=== Input material ===
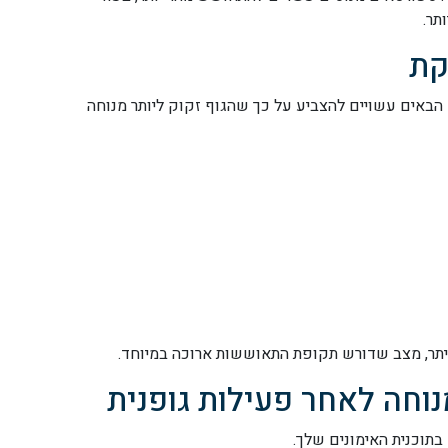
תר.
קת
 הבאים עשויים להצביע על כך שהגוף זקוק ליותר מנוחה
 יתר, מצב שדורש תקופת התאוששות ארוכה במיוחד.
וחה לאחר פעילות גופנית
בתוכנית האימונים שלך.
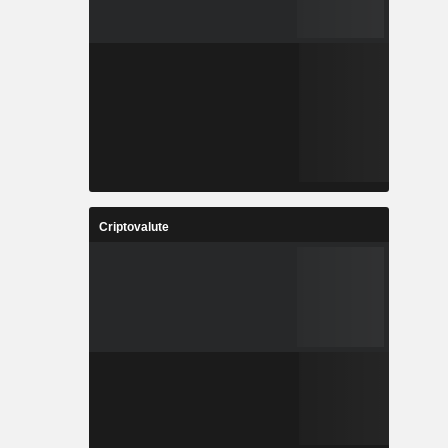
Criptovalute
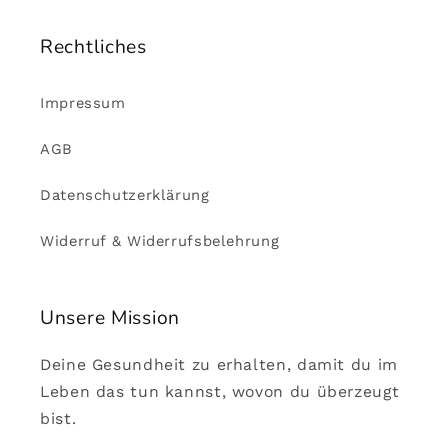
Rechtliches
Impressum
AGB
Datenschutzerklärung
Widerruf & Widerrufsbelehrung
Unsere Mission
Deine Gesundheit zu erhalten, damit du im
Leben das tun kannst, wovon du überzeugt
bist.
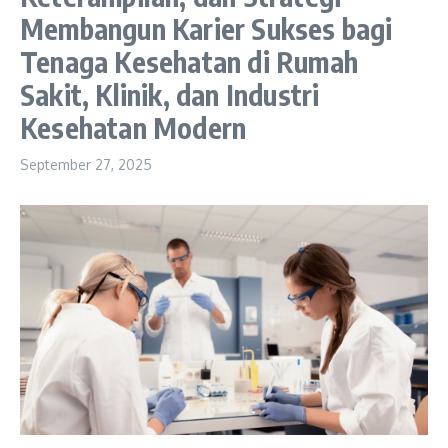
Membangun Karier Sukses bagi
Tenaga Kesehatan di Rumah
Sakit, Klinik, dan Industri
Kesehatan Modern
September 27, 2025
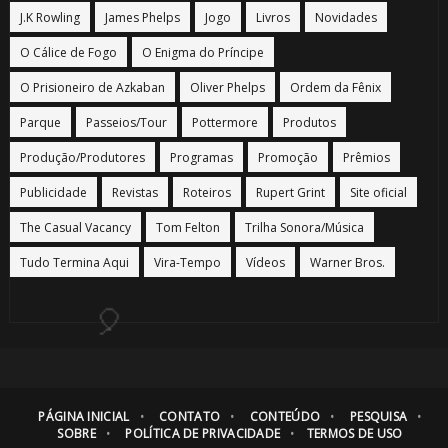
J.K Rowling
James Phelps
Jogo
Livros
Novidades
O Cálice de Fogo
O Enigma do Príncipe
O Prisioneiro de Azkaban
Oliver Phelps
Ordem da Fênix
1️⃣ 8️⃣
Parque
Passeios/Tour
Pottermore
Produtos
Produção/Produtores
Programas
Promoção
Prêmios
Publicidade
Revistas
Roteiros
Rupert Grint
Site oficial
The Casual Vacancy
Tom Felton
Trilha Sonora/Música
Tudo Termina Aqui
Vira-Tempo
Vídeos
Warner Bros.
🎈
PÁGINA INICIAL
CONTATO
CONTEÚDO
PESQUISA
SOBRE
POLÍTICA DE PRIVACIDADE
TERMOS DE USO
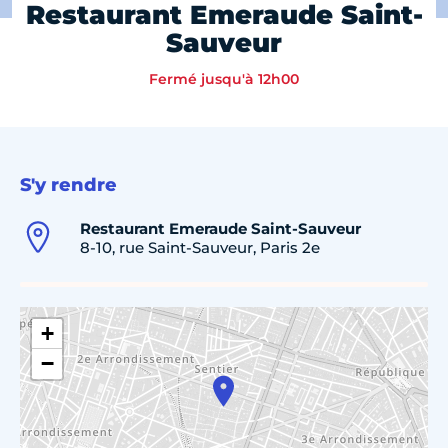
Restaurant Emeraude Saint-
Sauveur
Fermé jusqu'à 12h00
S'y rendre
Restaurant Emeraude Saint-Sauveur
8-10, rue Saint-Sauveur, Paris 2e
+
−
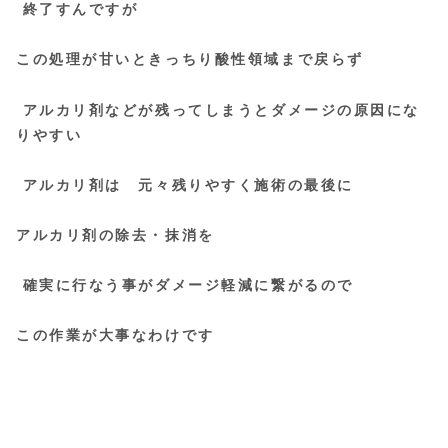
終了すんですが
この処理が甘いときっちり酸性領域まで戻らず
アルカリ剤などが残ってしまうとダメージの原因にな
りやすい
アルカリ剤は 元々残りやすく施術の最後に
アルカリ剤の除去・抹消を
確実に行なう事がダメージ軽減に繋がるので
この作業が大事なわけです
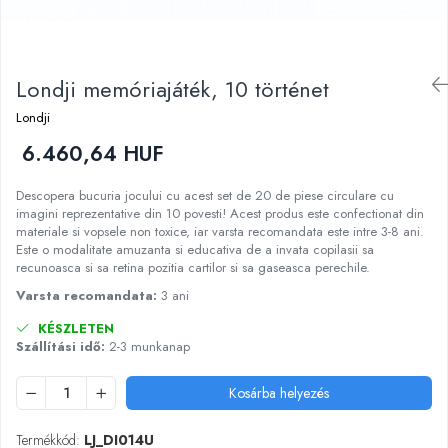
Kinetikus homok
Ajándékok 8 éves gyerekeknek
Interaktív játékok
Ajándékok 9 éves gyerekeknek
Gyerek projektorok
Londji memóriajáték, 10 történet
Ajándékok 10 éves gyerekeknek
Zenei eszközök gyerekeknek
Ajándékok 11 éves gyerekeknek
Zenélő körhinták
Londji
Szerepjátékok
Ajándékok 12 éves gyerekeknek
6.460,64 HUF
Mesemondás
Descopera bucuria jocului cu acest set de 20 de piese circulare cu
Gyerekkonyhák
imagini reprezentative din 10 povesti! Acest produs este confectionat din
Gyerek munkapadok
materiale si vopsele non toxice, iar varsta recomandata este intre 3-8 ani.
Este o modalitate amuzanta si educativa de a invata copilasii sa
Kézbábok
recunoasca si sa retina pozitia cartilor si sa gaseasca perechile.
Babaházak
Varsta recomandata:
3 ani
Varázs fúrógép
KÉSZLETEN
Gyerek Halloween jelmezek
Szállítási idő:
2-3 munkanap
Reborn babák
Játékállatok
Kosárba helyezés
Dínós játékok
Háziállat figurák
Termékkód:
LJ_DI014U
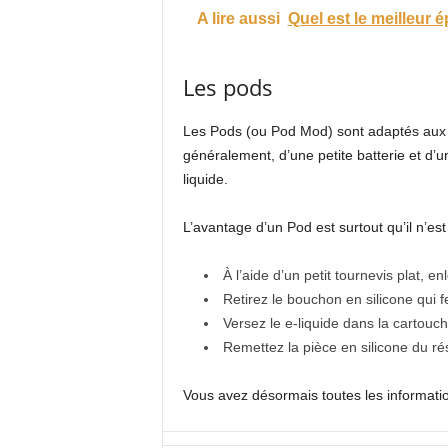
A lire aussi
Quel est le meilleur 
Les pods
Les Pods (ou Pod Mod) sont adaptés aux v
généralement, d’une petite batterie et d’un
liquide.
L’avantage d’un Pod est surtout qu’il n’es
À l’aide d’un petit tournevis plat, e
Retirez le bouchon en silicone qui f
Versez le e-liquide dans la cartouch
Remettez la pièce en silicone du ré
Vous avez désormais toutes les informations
===
> **Work required**: Only a number is wanted here: the count of lines in the data that include the word "Restaurant".

> **Exercise output**: 2